9. It is further urged on behalf of the appellants that determination of the lease granted in favour of defendant No. 10 by the State is illegal and invalid in the absence of service of requisite notices. Whether notices were issued by the State is a question of fact which can be determined only after evidence is led in the main suit. For the present, the letter dated 13-2-1969 issued by the Government to respondent No. 2 as Chairman, Swarajya Ashram Parichalana Samittee (respondent No. 4) which is on record shows that the lease granted in favour of defendant No. 10 was determined with effect from 25-2-1969. Admittedly, the suit land was subsequently leased out in 1971 in favour of respondent No. 4. The allegation of the appellants that this subsequent lease was collusive in nature is yet to be proved. At present, there are no materials on record to show that the lease in favour of respondent No. 4 was a collusive or fraudulent transaction.

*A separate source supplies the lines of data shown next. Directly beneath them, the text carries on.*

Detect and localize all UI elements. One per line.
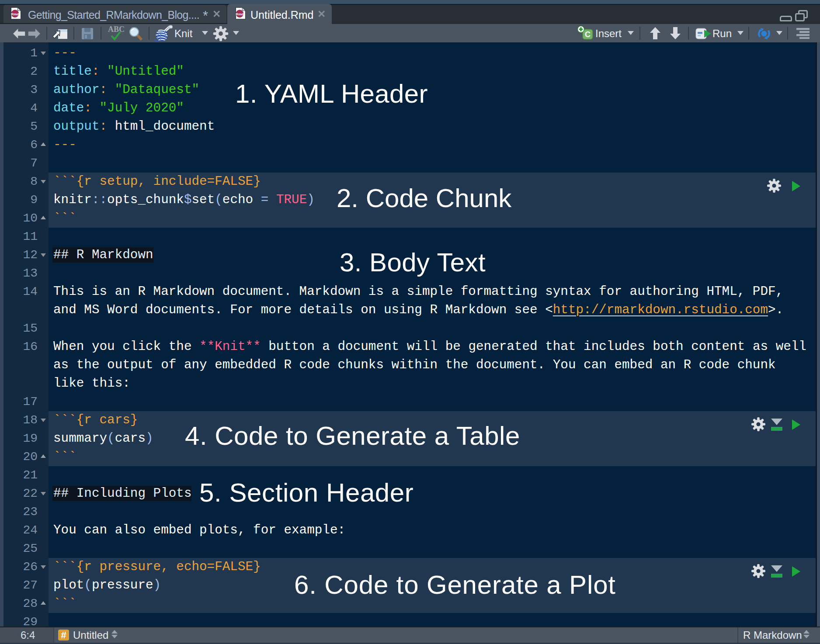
svg-text:Rmd: Rmd	[11, 12, 19, 16]
svg-text:C: C	[585, 30, 591, 39]
svg-text:Rmd: Rmd	[236, 12, 243, 16]
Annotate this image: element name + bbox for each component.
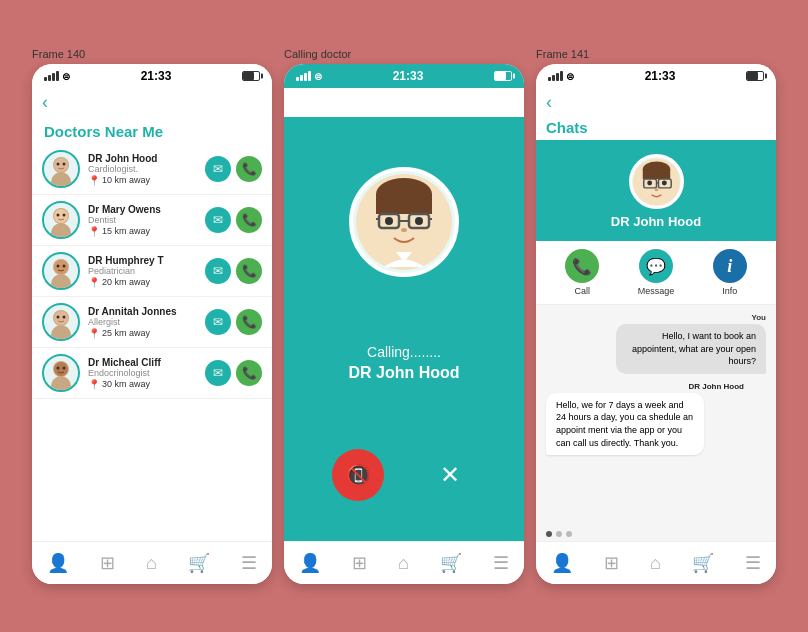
svg-point-35: [401, 228, 407, 232]
chat-dots: [536, 527, 776, 541]
chat-profile-name: DR John Hood: [611, 214, 701, 229]
doctor-distance: 📍 25 km away: [88, 328, 197, 339]
signal-bars-icon: [548, 71, 563, 81]
nav-person-icon[interactable]: 👤: [39, 550, 77, 576]
svg-point-33: [385, 217, 393, 225]
avatar: [42, 252, 80, 290]
doctor-distance: 📍 30 km away: [88, 379, 197, 390]
nav-cart-icon[interactable]: 🛒: [684, 550, 722, 576]
doctor-specialty: Dentist: [88, 215, 197, 225]
info-action-icon: i: [713, 249, 747, 283]
message-button[interactable]: ✉: [205, 258, 231, 284]
chat-action-bar: 📞 Call 💬 Message i Info: [536, 241, 776, 305]
nav-home-icon[interactable]: ⌂: [390, 551, 417, 576]
wifi-icon: ⊜: [314, 71, 322, 82]
list-item: Dr Mary Owens Dentist 📍 15 km away ✉ 📞: [32, 195, 272, 246]
nav-person-icon[interactable]: 👤: [543, 550, 581, 576]
doctor-info: Dr Annitah Jonnes Allergist 📍 25 km away: [88, 306, 197, 339]
svg-point-22: [54, 362, 68, 376]
doctor-info: Dr Mary Owens Dentist 📍 15 km away: [88, 204, 197, 237]
avatar: [42, 303, 80, 341]
frame1-time: 21:33: [141, 69, 172, 83]
call-button[interactable]: 📞: [236, 360, 262, 386]
frame1-wrapper: Frame 140 ⊜ 21:33 ‹ Doctors Near Me: [32, 48, 272, 584]
signal-bars-icon: [296, 71, 311, 81]
info-action-item[interactable]: i Info: [713, 249, 747, 296]
nav-person-icon[interactable]: 👤: [291, 550, 329, 576]
message-button[interactable]: ✉: [205, 360, 231, 386]
nav-menu-icon[interactable]: ☰: [233, 550, 265, 576]
svg-point-7: [54, 209, 68, 223]
dismiss-button[interactable]: ✕: [424, 449, 476, 501]
frame2-back-button[interactable]: ‹: [284, 88, 524, 117]
frame2-label: Calling doctor: [284, 48, 351, 60]
call-action-label: Call: [574, 286, 590, 296]
end-call-button[interactable]: 📵: [332, 449, 384, 501]
nav-home-icon[interactable]: ⌂: [138, 551, 165, 576]
doctor-actions: ✉ 📞: [205, 258, 262, 284]
dot-2: [556, 531, 562, 537]
chat-profile-avatar: [629, 154, 684, 209]
list-item: DR Humphrey T Pediatrician 📍 20 km away …: [32, 246, 272, 297]
bottom-nav: 👤 ⊞ ⌂ 🛒 ☰: [536, 541, 776, 584]
call-action-item[interactable]: 📞 Call: [565, 249, 599, 296]
wifi-icon: ⊜: [566, 71, 574, 82]
svg-point-23: [57, 367, 60, 370]
frame1-back-button[interactable]: ‹: [32, 88, 272, 117]
list-item: Dr Micheal Cliff Endocrinologist 📍 30 km…: [32, 348, 272, 399]
frame2-status-left: ⊜: [296, 71, 322, 82]
pin-icon: 📍: [88, 328, 100, 339]
doctor-specialty: Endocrinologist: [88, 368, 197, 378]
nav-menu-icon[interactable]: ☰: [485, 550, 517, 576]
doctor-specialty: Pediatrician: [88, 266, 197, 276]
svg-point-44: [654, 188, 658, 191]
svg-point-19: [63, 316, 66, 319]
nav-grid-icon[interactable]: ⊞: [92, 550, 123, 576]
svg-point-14: [63, 265, 66, 268]
frame1-status-left: ⊜: [44, 71, 70, 82]
svg-point-9: [63, 214, 66, 217]
doctor-info: DR Humphrey T Pediatrician 📍 20 km away: [88, 255, 197, 288]
nav-menu-icon[interactable]: ☰: [737, 550, 769, 576]
doctor-actions: ✉ 📞: [205, 309, 262, 335]
calling-screen: Calling........ DR John Hood 📵 ✕: [284, 117, 524, 541]
call-button[interactable]: 📞: [236, 207, 262, 233]
call-button[interactable]: 📞: [236, 156, 262, 182]
pin-icon: 📍: [88, 226, 100, 237]
frames-container: Frame 140 ⊜ 21:33 ‹ Doctors Near Me: [12, 28, 796, 604]
nav-cart-icon[interactable]: 🛒: [180, 550, 218, 576]
avatar: [42, 201, 80, 239]
svg-point-4: [63, 163, 66, 166]
message-button[interactable]: ✉: [205, 207, 231, 233]
message-action-item[interactable]: 💬 Message: [638, 249, 675, 296]
frame3-wrapper: Frame 141 ⊜ 21:33 ‹ Chats: [536, 48, 776, 584]
doctor-distance: 📍 10 km away: [88, 175, 197, 186]
call-button[interactable]: 📞: [236, 258, 262, 284]
info-action-label: Info: [722, 286, 737, 296]
message-row-user: You Hello, I want to book an appointent,…: [546, 313, 766, 382]
doctor-info: DR John Hood Cardiologist. 📍 10 km away: [88, 153, 197, 186]
svg-point-2: [54, 158, 68, 172]
doctor-actions: ✉ 📞: [205, 360, 262, 386]
call-button[interactable]: 📞: [236, 309, 262, 335]
svg-point-43: [661, 180, 666, 185]
doctor-name: Dr Annitah Jonnes: [88, 306, 197, 317]
doctor-distance: 📍 20 km away: [88, 277, 197, 288]
nav-cart-icon[interactable]: 🛒: [432, 550, 470, 576]
message-button[interactable]: ✉: [205, 156, 231, 182]
nav-grid-icon[interactable]: ⊞: [344, 550, 375, 576]
nav-home-icon[interactable]: ⌂: [642, 551, 669, 576]
message-button[interactable]: ✉: [205, 309, 231, 335]
svg-point-12: [54, 260, 68, 274]
bottom-nav: 👤 ⊞ ⌂ 🛒 ☰: [32, 541, 272, 584]
pin-icon: 📍: [88, 379, 100, 390]
doctor-distance: 📍 15 km away: [88, 226, 197, 237]
frame2-status-bar: ⊜ 21:33: [284, 64, 524, 88]
nav-grid-icon[interactable]: ⊞: [596, 550, 627, 576]
frame2-wrapper: Calling doctor ⊜ 21:33 ‹: [284, 48, 524, 584]
chat-bubble-doctor: Hello, we for 7 days a week and 24 hours…: [546, 393, 704, 455]
frame1-label: Frame 140: [32, 48, 85, 60]
frame3-time: 21:33: [645, 69, 676, 83]
frame3-back-button[interactable]: ‹: [536, 88, 776, 117]
signal-bars-icon: [44, 71, 59, 81]
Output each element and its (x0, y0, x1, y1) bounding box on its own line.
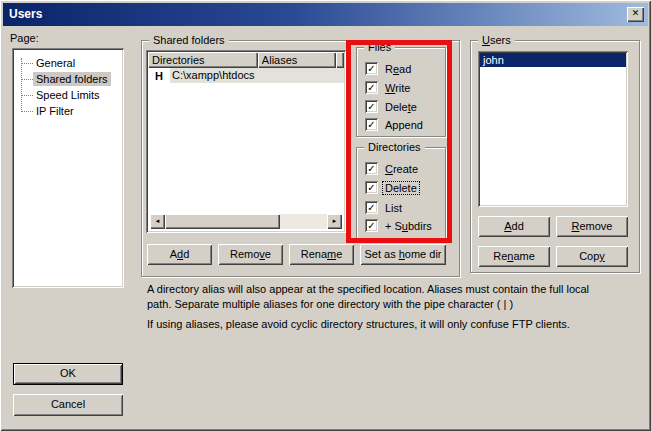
remove-user-button[interactable]: Remove (556, 216, 628, 237)
sidebar-item-label: Shared folders (33, 72, 111, 86)
rename-directory-button[interactable]: Rename (289, 244, 354, 265)
scroll-left-icon[interactable]: ◄ (150, 214, 165, 229)
home-flag: H (148, 70, 170, 82)
column-header-directories[interactable]: Directories (148, 52, 258, 68)
tree-branch-icon (21, 95, 33, 96)
cyclic-note: If using aliases, please avoid cyclic di… (147, 318, 570, 330)
sidebar-item-general[interactable]: General (21, 55, 78, 71)
horizontal-scrollbar[interactable]: ◄ ► (150, 214, 342, 229)
directories-listview: Directories Aliases H C:\xampp\htdocs ◄ … (146, 50, 346, 233)
ok-button[interactable]: OK (13, 363, 123, 385)
scrollbar-track[interactable] (280, 214, 327, 229)
sidebar-item-label: Speed Limits (33, 88, 103, 102)
copy-user-button[interactable]: Copy (556, 246, 628, 267)
set-as-home-dir-button[interactable]: Set as home dir (360, 244, 446, 265)
rename-user-button[interactable]: Rename (478, 246, 550, 267)
close-icon[interactable]: ✕ (627, 7, 644, 22)
cancel-button[interactable]: Cancel (13, 394, 123, 416)
column-header-filler (336, 52, 344, 68)
users-list: john (478, 51, 628, 207)
sidebar-item-label: General (33, 56, 78, 70)
directory-row[interactable]: H C:\xampp\htdocs (148, 68, 344, 83)
title-bar: Users ✕ (3, 3, 648, 26)
user-list-item[interactable]: john (480, 53, 626, 67)
sidebar-item-shared-folders[interactable]: Shared folders (21, 71, 111, 87)
directory-path: C:\xampp\htdocs (170, 68, 344, 83)
alias-note-line1: A directory alias will also appear at th… (147, 283, 589, 295)
users-dialog: Users ✕ Page: General Shared folders Spe… (0, 0, 651, 431)
add-user-button[interactable]: Add (478, 216, 550, 237)
tree-branch-icon (21, 111, 33, 112)
shared-folders-group-label: Shared folders (149, 33, 229, 47)
sidebar-item-label: IP Filter (33, 104, 77, 118)
remove-directory-button[interactable]: Remove (218, 244, 283, 265)
alias-note-line2: path. Separate multiple aliases for one … (147, 298, 513, 310)
sidebar-item-speed-limits[interactable]: Speed Limits (21, 87, 103, 103)
tree-branch-icon (21, 79, 33, 80)
red-highlight-annotation (346, 40, 452, 243)
column-header-aliases[interactable]: Aliases (258, 52, 336, 68)
scroll-right-icon[interactable]: ► (327, 214, 342, 229)
users-group-label: Users (478, 33, 515, 47)
sidebar-item-ip-filter[interactable]: IP Filter (21, 103, 77, 119)
page-list: General Shared folders Speed Limits IP F… (12, 48, 124, 288)
add-directory-button[interactable]: Add (147, 244, 212, 265)
listview-header: Directories Aliases (148, 52, 344, 68)
page-label: Page: (10, 32, 39, 44)
window-title: Users (9, 7, 42, 21)
tree-branch-icon (21, 63, 33, 64)
scrollbar-thumb[interactable] (165, 214, 280, 229)
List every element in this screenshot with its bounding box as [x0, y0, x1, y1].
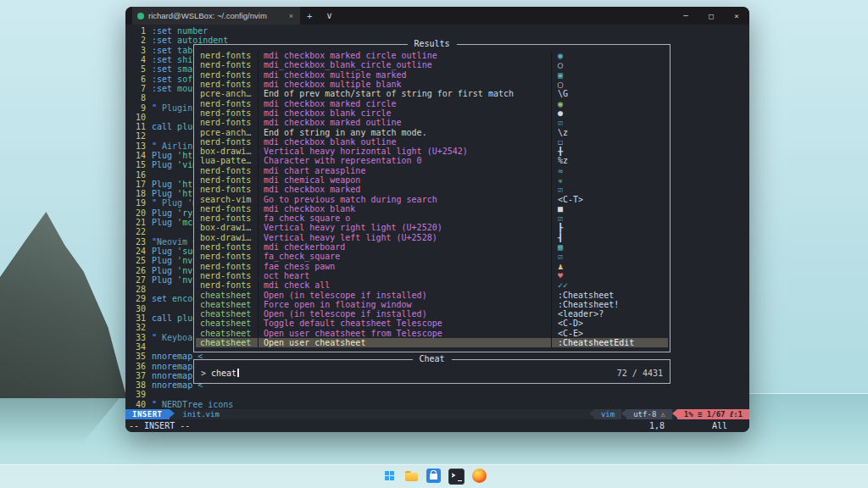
results-row[interactable]: cheatsheetOpen (in telescope if installe… [196, 290, 668, 299]
titlebar[interactable]: richard@WSLBox: ~/.config/nvim × + ∨ ─ □… [125, 7, 749, 25]
results-row[interactable]: search-vimGo to previous match during se… [196, 194, 668, 203]
result-value: ☑ [551, 185, 668, 194]
tab-close-icon[interactable]: × [287, 12, 295, 20]
powerline-separator [170, 409, 175, 418]
line-number: 14 [129, 151, 146, 160]
results-row[interactable]: nerd-fontsfae_chess_pawn♟ [196, 262, 668, 271]
windows-terminal-icon[interactable] [448, 469, 465, 485]
results-row[interactable]: nerd-fontsmdi_check_all✓✓ [196, 280, 668, 290]
results-row[interactable]: nerd-fontsmdi_checkbox_blank_circle_outl… [196, 60, 668, 69]
search-input[interactable]: cheat [211, 369, 236, 378]
result-section: cheatsheet [196, 290, 258, 299]
results-row[interactable]: cheatsheetToggle default cheatsheet Tele… [196, 319, 668, 328]
line-number: 19 [129, 198, 146, 208]
results-row[interactable]: pcre-anch…End of string in any match mod… [196, 127, 668, 136]
results-row[interactable]: nerd-fontsmdi_checkbox_marked_circle_out… [196, 51, 668, 60]
line-number: 5 [129, 64, 146, 74]
line-number: 21 [129, 218, 146, 227]
result-value: ☐ [551, 137, 668, 147]
result-section: nerd-fonts [196, 204, 258, 214]
results-row[interactable]: nerd-fontsfa_check_square_o☑ [196, 214, 668, 223]
editor-line: 40" NERDTree icons [129, 400, 748, 409]
results-row[interactable]: nerd-fontsmdi_chemical_weapon☣ [196, 175, 668, 185]
terminal-tab[interactable]: richard@WSLBox: ~/.config/nvim × [132, 7, 300, 25]
line-number: 31 [129, 313, 146, 323]
results-row[interactable]: nerd-fontsoct_heart♥ [196, 271, 668, 280]
result-section: nerd-fonts [196, 280, 258, 290]
line-number: 28 [129, 285, 146, 294]
results-row[interactable]: nerd-fontsmdi_checkbox_multiple_marked▣ [196, 70, 668, 80]
result-value: ▦ [551, 242, 668, 252]
results-row[interactable]: nerd-fontsmdi_checkbox_multiple_blank▢ [196, 80, 668, 89]
result-section: nerd-fonts [196, 108, 258, 118]
taskbar-icons [382, 469, 487, 485]
result-value: ○ [551, 60, 668, 69]
result-value: <C-D> [551, 319, 668, 328]
match-counter: 72 / 4431 [617, 369, 663, 378]
maximize-button[interactable]: □ [698, 7, 724, 25]
results-row[interactable]: pcre-anch…End of prev match/start of str… [196, 89, 668, 98]
terminal-content[interactable]: 1:set number2:set autoindent3:set tabst4… [125, 25, 749, 432]
result-description: Toggle default cheatsheet Telescope [258, 319, 551, 328]
result-section: box-drawi… [196, 223, 258, 232]
results-row[interactable]: nerd-fontsfa_check_square☑ [196, 252, 668, 261]
results-row[interactable]: cheatsheetOpen user cheatsheet from Tele… [196, 329, 668, 338]
results-row[interactable]: cheatsheetForce open in floating window:… [196, 300, 668, 309]
line-number: 33 [129, 333, 146, 342]
results-row[interactable]: nerd-fontsmdi_checkbox_marked_outline☑ [196, 118, 668, 127]
text-cursor [237, 369, 239, 377]
filetype-segment: vim [594, 409, 621, 419]
result-value: ▢ [551, 80, 668, 89]
result-section: nerd-fonts [196, 60, 258, 69]
firefox-icon[interactable] [472, 469, 487, 483]
results-row[interactable]: box-drawi…Vertical heavy left light (U+2… [196, 233, 668, 242]
result-section: nerd-fonts [196, 137, 258, 147]
result-description: mdi_chart_areaspline [258, 166, 551, 175]
results-row[interactable]: nerd-fontsmdi_checkbox_blank_circle● [196, 108, 668, 118]
minimize-button[interactable]: ─ [673, 7, 698, 25]
results-row[interactable]: cheatsheetOpen (in telescope if installe… [196, 309, 668, 319]
statusline: INSERT init.vim vim utf-8 ⚠ 1% ≡ 1/67 ℓ:… [125, 409, 749, 419]
results-row[interactable]: box-drawi…Vertical heavy horizontal ligh… [196, 147, 668, 156]
tab-title: richard@WSLBox: ~/.config/nvim [148, 11, 283, 20]
result-description: mdi_checkbox_multiple_marked [258, 70, 551, 80]
result-section: nerd-fonts [196, 185, 258, 194]
results-row[interactable]: nerd-fontsmdi_checkbox_blank_outline☐ [196, 137, 668, 147]
result-description: mdi_checkbox_marked_circle_outline [258, 51, 551, 60]
result-description: mdi_checkbox_blank_circle [258, 108, 551, 118]
prompt-window[interactable]: Cheat > cheat 72 / 4431 [193, 359, 670, 384]
close-button[interactable]: × [724, 7, 749, 25]
result-value: ┨ [551, 233, 668, 242]
windows-start-icon[interactable] [382, 469, 397, 483]
result-value: ☑ [551, 118, 668, 127]
line-number: 36 [129, 362, 146, 371]
file-explorer-icon[interactable] [404, 469, 419, 483]
results-row[interactable]: nerd-fontsmdi_checkbox_marked_circle◉ [196, 98, 668, 108]
result-section: cheatsheet [196, 338, 258, 347]
results-row[interactable]: lua-patte…Character with representation … [196, 156, 668, 165]
new-tab-button[interactable]: + [300, 7, 319, 25]
result-description: mdi_checkbox_blank [258, 204, 551, 214]
position-segment: 1% ≡ 1/67 ℓ:1 [677, 409, 749, 419]
microsoft-store-icon[interactable] [426, 469, 441, 483]
results-row[interactable]: nerd-fontsmdi_checkerboard▦ [196, 242, 668, 252]
results-row[interactable]: box-drawi…Vertical heavy right light (U+… [196, 223, 668, 232]
results-row[interactable]: nerd-fontsmdi_checkbox_blank■ [196, 204, 668, 214]
results-row[interactable]: nerd-fontsmdi_checkbox_marked☑ [196, 185, 668, 194]
result-value: ■ [551, 204, 668, 214]
results-row[interactable]: nerd-fontsmdi_chart_areaspline≈ [196, 166, 668, 175]
result-description: Go to previous match during search [258, 194, 551, 203]
result-section: nerd-fonts [196, 98, 258, 108]
tab-dropdown-button[interactable]: ∨ [319, 7, 339, 25]
results-row[interactable]: cheatsheetOpen user cheatsheet:Cheatshee… [196, 338, 668, 347]
line-number: 12 [129, 131, 146, 141]
line-number: 27 [129, 275, 146, 285]
result-value: ♟ [551, 262, 668, 271]
result-value: ♥ [551, 271, 668, 280]
result-value: <C-T> [551, 194, 668, 203]
prompt-title: Cheat [412, 354, 451, 364]
line-number: 26 [129, 266, 146, 275]
result-section: lua-patte… [196, 156, 258, 165]
result-section: nerd-fonts [196, 118, 258, 127]
line-number: 4 [129, 55, 146, 64]
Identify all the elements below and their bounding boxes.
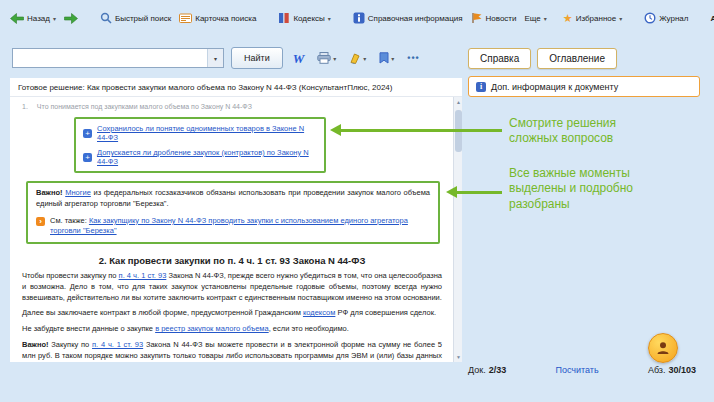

10. On the issue of possession, it is seen that there is no documentary evidence supporting the plea of the appellants that they have remained in possession of the suit land from 1960 till 1980. No rent receipts or other documents have been filed to prima facie indicate the possession of the appellants. In these circumstances, I agree with the learned subordinate Judge that the appellants have failed to establish that they have a prima facie case.

11. For the sake of convenience, the questions of balance of convenience and irreparable loss and injury may be considered together. It is a fact that the hotel building constructed on the suit land by respondent No. 1 was almost complete when the appellants filed the present suit. It is noted in the impugned order that the appellants confined their prayer for interim injunction only to restrain respondent No. 1 from utilising the building from the purpose of running a hotel. An affidavit has been filed that the hotel was opened on 23-3-1983 and has since been running as a going concern. No counter to the said affidavit has been filed by the appellants nor are the facts stated in the affidavit disputed. In these circumstances, the limited prayer of the appellants to restrain respondent No. 1 from using the building on the suit land as a hotel appears to have become infructuous. On consideration, I agree with the learned Subordinate Judge that the appellants have failed to establish that they are likely to suffer irreparable loss and injury if injunction is refused or that the balance of convenience is in their favour.

12. The issues as to valuation and court-fee and locus standi of the appellants are to be considered by the Court below in the main suit and it is not necessary to consider the said issues while dealing with the matter of interim injunction.

13. In the result, this appeal which has no merit is dismissed. The order of the learned Subordinate Judge dated 11-10-1982 is confirmed. There shall be no order as to costs.